By Eric Wolfe
Bold proposal or sick joke?
The Republican budget proposal sponsored by Rep. Paul Ryan and passed by the U.S. House on April 15, has been called both.
For sure, there are big winners and big losers. You can be pretty sure that you and almost everyone you know will not be among the winners.
The House budget ends Medicare. Oh, it might keep the name, but as a guaranteed program of health care for seniors, Medicare would be finished. Instead of guaranteed care when you’re old and need it, you’d get a check to help you buy health insurance in the open market.
Good luck with that! Oh, and it turns out the amount of the subsidy is matched to general inflation, not medical inflation. So as medical costs continue to outpace general inflation, you will be invited to suck it up and pay more. A lot more.
But remember, I said there are winners, too.
For example, the House Republican budget keeps $40 billion in tax loopholes for oil companies. Hooray! Everone knows the oil companies sooo need the help. Too bad about the funding for clean energy technologies–which the Republican budget completely eliminates. But hey, somebody’s got to pay so that the oil companies can be winners. The biggest oil companies together recorded $35 billion in profits for the first quarter of 2011, according to recent Senate hearings.
And there are other winners in the House budget, too. Remember those tax cuts for the wealthy that were supposed to be temporary? The Republicans voted to make them permanent. The Tax Policy Center found that the House budget plan would cut taxes on the richest 1 percent of the population in half.
At least there’s a trickle-down benefit for the rest of us, right? Oops, sorry. Even as it slashes taxes for oil companies and the richest people on the planet, the House budget would raise taxes for 95% of the population. That’s you and me, baby.

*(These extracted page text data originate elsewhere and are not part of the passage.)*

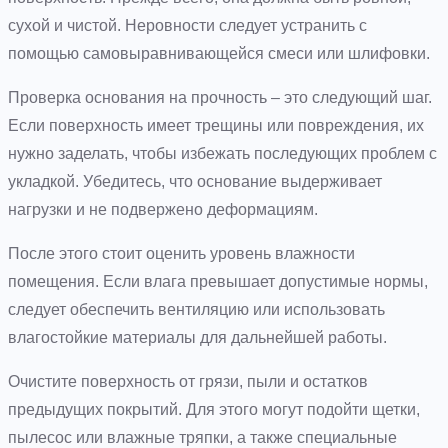
сухой и чистой. Неровности следует устранить с
помощью самовыравнивающейся смеси или шлифовки.
Проверка основания на прочность – это следующий шаг.
Если поверхность имеет трещины или повреждения, их
нужно заделать, чтобы избежать последующих проблем с
укладкой. Убедитесь, что основание выдерживает
нагрузки и не подвержено деформациям.
После этого стоит оценить уровень влажности
помещения. Если влага превышает допустимые нормы,
следует обеспечить вентиляцию или использовать
влагостойкие материалы для дальнейшей работы.
Очистите поверхность от грязи, пыли и остатков
предыдущих покрытий. Для этого могут подойти щетки,
пылесос или влажные тряпки, а также специальные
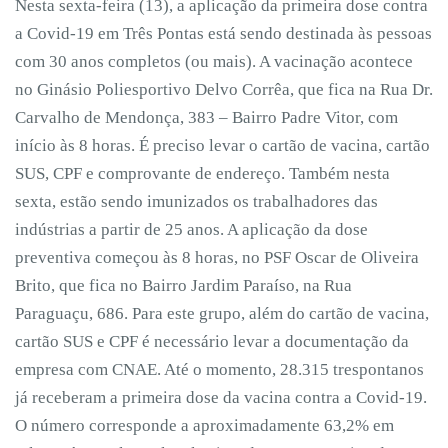
Nesta sexta-feira (13), a aplicação da primeira dose contra
a Covid-19 em Três Pontas está sendo destinada às pessoas
com 30 anos completos (ou mais). A vacinação acontece
no Ginásio Poliesportivo Delvo Corrêa, que fica na Rua Dr.
Carvalho de Mendonça, 383 – Bairro Padre Vitor, com
início às 8 horas. É preciso levar o cartão de vacina, cartão
SUS, CPF e comprovante de endereço. Também nesta
sexta, estão sendo imunizados os trabalhadores das
indústrias a partir de 25 anos. A aplicação da dose
preventiva começou às 8 horas, no PSF Oscar de Oliveira
Brito, que fica no Bairro Jardim Paraíso, na Rua
Paraguaçu, 686. Para este grupo, além do cartão de vacina,
cartão SUS e CPF é necessário levar a documentação da
empresa com CNAE. Até o momento, 28.315 trespontanos
já receberam a primeira dose da vacina contra a Covid-19.
O número corresponde a aproximadamente 63,2% em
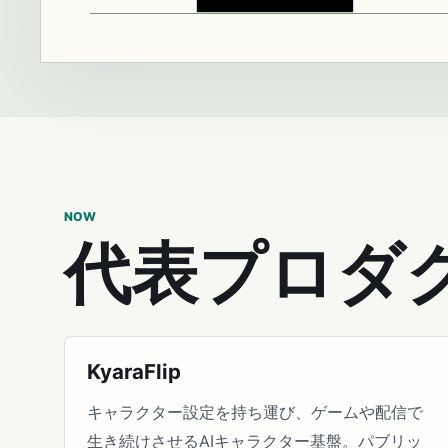
NOW
代表プロダ
KyaraFlip
キャラクター設定を持ち運び、ゲームや配信で
生き続けさせるAIキャラクター基盤。パブリッ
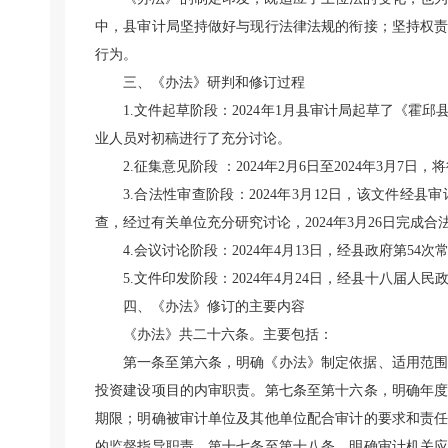
中，县审计局坚持做好与现行法律法规的衔接；坚持权
行为。
三、《办法》研判和修订过程
1.文件起草阶段：2024年1月县审计局起草了《
业人员对初稿进行了充分讨论。
2.征集意见阶段 ：2024年2月6日至2024年3月
3.合法性审查阶段：2024年3月12日，该文件
查，经过有关单位充分研究讨论，2024年3月26日完成合
4.会议讨论阶段：2024年4月13日，经县政府第54
5.文件印发阶段：2024年4月24日，经县十八届人
四、《办法》修订的主要内容
《办法》共二十六条。主要包括：
第一条至第六条，明确《办法》制定依据、适用范
投资建设项目的内审职责。第七条至第十六条，明确年
期限；明确被审计单位及其他单位配合审计的要求和责
的监督指导职责。第十七条至第十八条，明确审计机关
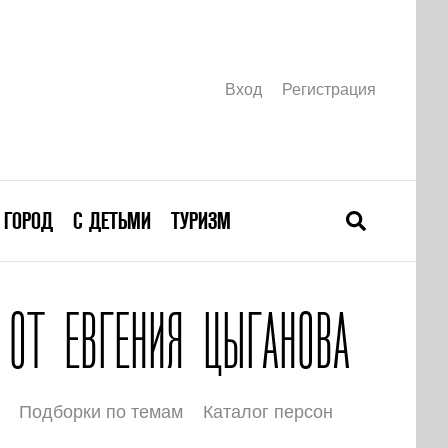
Вход
Регистрация
ГОРОД
С ДЕТЬМИ
ТУРИЗМ
ОТ ЕВГЕНИЯ ЦЫГАНОВА
Подборки по темам
Каталог персон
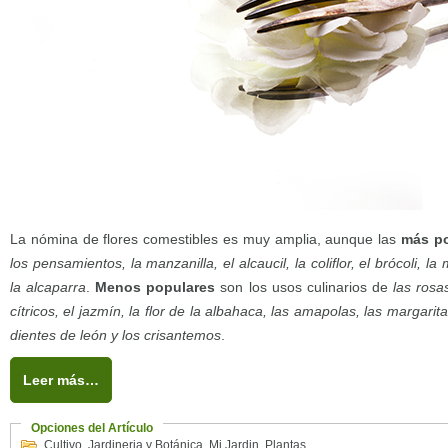
La nómina de flores comestibles es muy amplia, aunque las
más p
los pensamientos, la manzanilla, el alcaucil, la coliflor, el brócoli, la 
la alcaparra
.
Menos populares
son los usos culinarios de
las rosas
cítricos, el jazmín, la flor de la albahaca, las amapolas, las margarit
dientes de león y los crisantemos
.
Leer más…
Opciones del Artículo
Cultivo
,
Jardineria y Botánica
,
Mi Jardin
,
Plantas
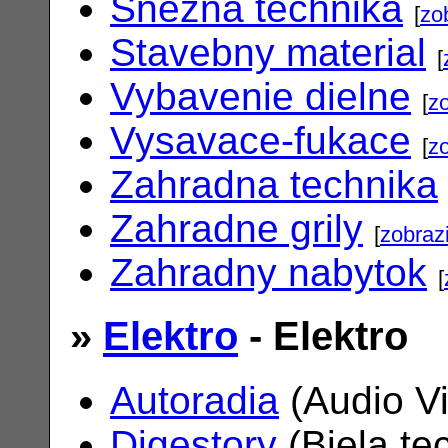
Snezna technika
[
zo
Stavebny material
[
Vybavenie dielne
[
zo
Vysavace-fukace
[
zo
Zahradna technika
Zahradne grily
[
zobrazi
Zahradny nabytok
[
»
Elektro
- Elektro
Autoradia
(Audio V
Digestory
(Biela te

Like I say, winners and losers.
But how about that debt? Don’t we have to do something about it? Duh. But what? It’s so hard to figure out where all that debt came from.
Actually, no it isn’t. Bush-era tax cuts for the rich are a huge part of the deficit, as the chart at right makes clear. And those fat breaks for the fat cats already look to be the biggest and fastest-growing part of the debt going forward.
Under the House Republican budget plan, that situation would get worse. Much worse. The plan calls for $2.9 trillion in additional tax cuts, mostly for the wealthy.
Republicans, as always, claim that tax cuts for the rich will stimulate the economy because the rich will go out and buy so many new yachts. That’s the same argument they made 10 years ago when Bush slashed taxes on the rich as soon as he became president.
And how has that worked out for us? No net increase in jobs during Bush’s entire presidency, a broken housing market, criminal enterprises operating on Wall Street, the largest concentration of income in the hands of the wealthy since the Great Depression…
Like I say, winners and losers.
Fortunately the U.S. Senate, with a small Democratic majority, rejected the House Republican budget. But now Republicans are threatening to throw our nation into default if they don’t get more cuts in programs and more tax breaks for the rich.
Economists warn that even the threat of a default could send our economy into a new tailspin. I suppose there will be winners and losers in that situation, too. Which group do you think we’ll be in?
Eric Wolfe is Communications Director, IBEW Local 1245.